Goal of the exercise. Only one stretch of the listing below is wanted: every line from the first to the line containing "Office moves often expose the di", set down exactly.
•••••
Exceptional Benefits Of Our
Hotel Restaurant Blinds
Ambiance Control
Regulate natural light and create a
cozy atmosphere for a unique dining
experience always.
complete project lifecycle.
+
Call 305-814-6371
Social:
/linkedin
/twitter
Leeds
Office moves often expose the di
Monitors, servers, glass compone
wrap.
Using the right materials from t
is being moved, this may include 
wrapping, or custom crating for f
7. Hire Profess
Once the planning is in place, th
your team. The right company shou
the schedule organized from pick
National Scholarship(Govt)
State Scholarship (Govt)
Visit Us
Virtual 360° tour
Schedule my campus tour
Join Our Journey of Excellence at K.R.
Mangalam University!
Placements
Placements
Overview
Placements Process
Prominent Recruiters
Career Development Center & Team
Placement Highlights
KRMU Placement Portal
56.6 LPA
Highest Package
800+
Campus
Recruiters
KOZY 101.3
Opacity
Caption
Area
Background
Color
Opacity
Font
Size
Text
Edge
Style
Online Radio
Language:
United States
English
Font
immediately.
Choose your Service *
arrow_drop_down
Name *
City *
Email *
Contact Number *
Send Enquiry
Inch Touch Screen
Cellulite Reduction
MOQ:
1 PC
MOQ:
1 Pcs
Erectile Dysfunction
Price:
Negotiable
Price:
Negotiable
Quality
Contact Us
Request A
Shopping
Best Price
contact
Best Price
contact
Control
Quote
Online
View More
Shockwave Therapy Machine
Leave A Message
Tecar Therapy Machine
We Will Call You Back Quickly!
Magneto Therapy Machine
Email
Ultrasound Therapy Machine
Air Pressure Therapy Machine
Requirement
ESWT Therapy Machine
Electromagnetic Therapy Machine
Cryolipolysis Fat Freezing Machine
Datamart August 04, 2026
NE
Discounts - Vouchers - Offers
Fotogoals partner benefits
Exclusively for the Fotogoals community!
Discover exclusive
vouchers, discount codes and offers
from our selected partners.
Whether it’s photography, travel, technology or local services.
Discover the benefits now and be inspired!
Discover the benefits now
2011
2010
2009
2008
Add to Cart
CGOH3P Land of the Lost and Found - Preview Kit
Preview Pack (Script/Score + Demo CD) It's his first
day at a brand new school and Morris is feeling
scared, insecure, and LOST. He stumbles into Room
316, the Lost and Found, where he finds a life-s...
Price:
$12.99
•••••
Answer below.
Exceptional Benefits Of Our
Hotel Restaurant Blinds
Ambiance Control
Regulate natural light and create a
cozy atmosphere for a unique dining
experience always.
complete project lifecycle.
+
Call 305-814-6371
Social:
/linkedin
/twitter
Leeds
Office moves often expose the di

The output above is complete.